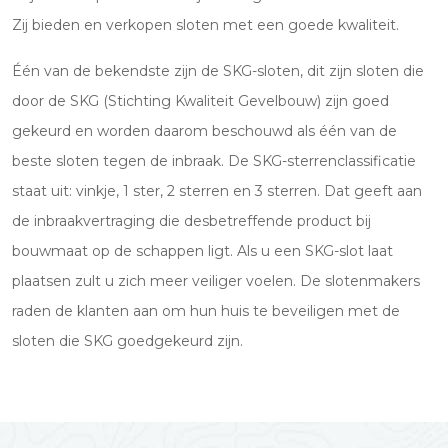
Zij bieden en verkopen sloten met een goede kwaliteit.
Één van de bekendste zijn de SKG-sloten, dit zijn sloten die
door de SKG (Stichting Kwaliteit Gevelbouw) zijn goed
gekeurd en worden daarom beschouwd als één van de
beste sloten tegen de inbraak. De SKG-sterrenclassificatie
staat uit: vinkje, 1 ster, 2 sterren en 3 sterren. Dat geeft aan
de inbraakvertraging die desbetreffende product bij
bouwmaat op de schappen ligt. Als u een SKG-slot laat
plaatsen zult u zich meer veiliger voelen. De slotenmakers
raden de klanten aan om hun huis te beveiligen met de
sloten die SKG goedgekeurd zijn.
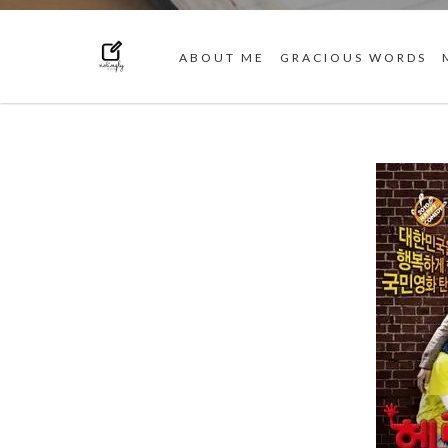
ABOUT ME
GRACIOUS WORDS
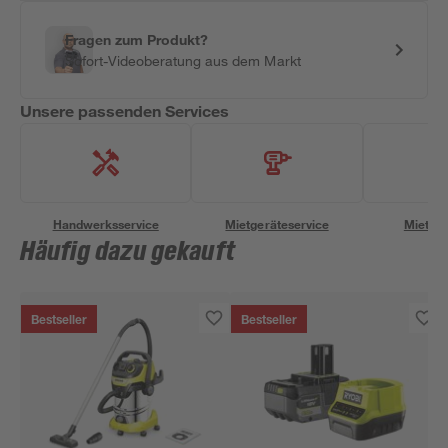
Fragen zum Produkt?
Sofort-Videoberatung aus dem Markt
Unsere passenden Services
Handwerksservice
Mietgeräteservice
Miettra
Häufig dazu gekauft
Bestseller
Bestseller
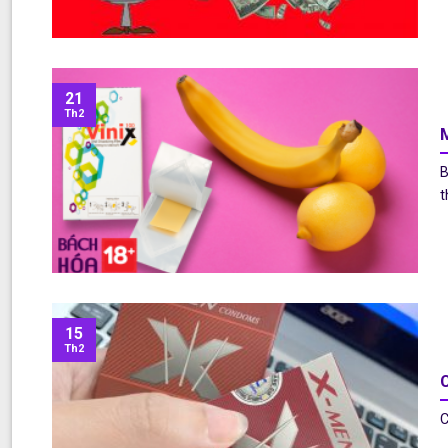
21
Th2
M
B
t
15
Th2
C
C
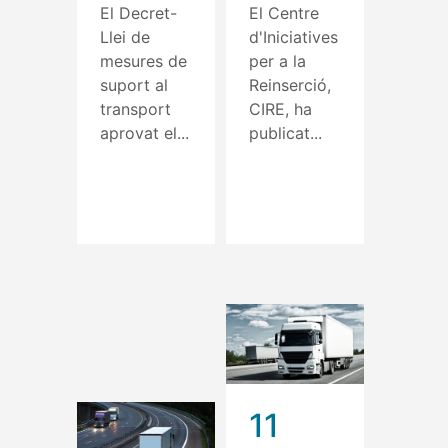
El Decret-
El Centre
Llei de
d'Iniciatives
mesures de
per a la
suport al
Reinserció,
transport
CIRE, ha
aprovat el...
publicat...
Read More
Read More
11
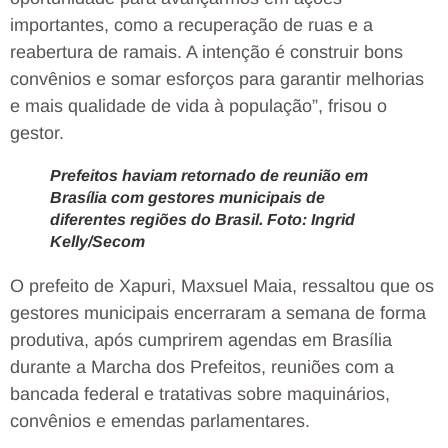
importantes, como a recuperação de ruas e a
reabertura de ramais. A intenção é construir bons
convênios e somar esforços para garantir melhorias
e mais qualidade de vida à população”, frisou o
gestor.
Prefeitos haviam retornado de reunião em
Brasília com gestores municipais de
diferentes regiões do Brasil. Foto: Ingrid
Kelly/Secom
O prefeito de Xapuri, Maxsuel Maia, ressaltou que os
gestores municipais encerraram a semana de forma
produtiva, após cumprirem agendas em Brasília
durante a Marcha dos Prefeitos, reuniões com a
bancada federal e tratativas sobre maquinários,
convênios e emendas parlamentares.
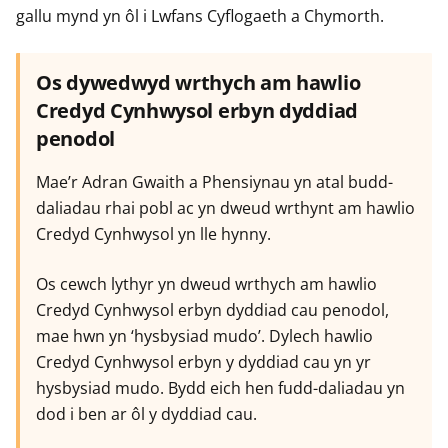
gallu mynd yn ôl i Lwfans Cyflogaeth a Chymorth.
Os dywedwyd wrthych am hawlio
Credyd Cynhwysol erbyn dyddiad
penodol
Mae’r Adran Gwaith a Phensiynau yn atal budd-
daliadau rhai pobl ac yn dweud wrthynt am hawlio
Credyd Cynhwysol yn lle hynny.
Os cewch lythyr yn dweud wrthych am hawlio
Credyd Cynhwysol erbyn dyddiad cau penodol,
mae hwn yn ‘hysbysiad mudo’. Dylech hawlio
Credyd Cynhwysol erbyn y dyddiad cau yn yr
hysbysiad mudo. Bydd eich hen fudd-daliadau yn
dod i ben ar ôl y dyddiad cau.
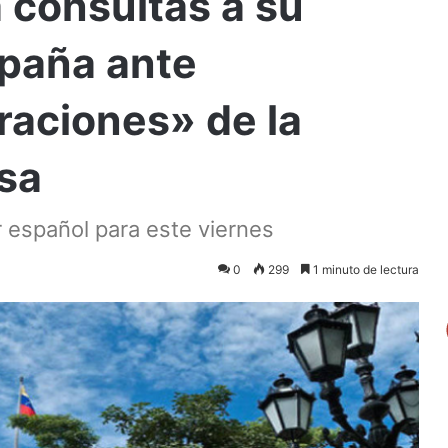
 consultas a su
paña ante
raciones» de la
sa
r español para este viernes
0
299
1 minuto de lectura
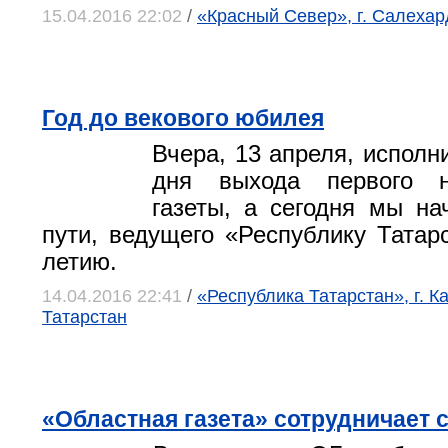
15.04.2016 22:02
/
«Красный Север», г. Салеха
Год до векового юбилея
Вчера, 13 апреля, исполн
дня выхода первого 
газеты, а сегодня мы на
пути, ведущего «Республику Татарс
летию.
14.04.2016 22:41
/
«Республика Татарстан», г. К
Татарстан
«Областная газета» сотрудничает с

....................

### Aim of the task
Only the lines above that include the word "daliadau" belong in the answer; copy each one.

### Response below
daliadau rhai pobl ac yn dweud wrthynt am hawlio
hysbysiad mudo. Bydd eich hen fudd-daliadau yn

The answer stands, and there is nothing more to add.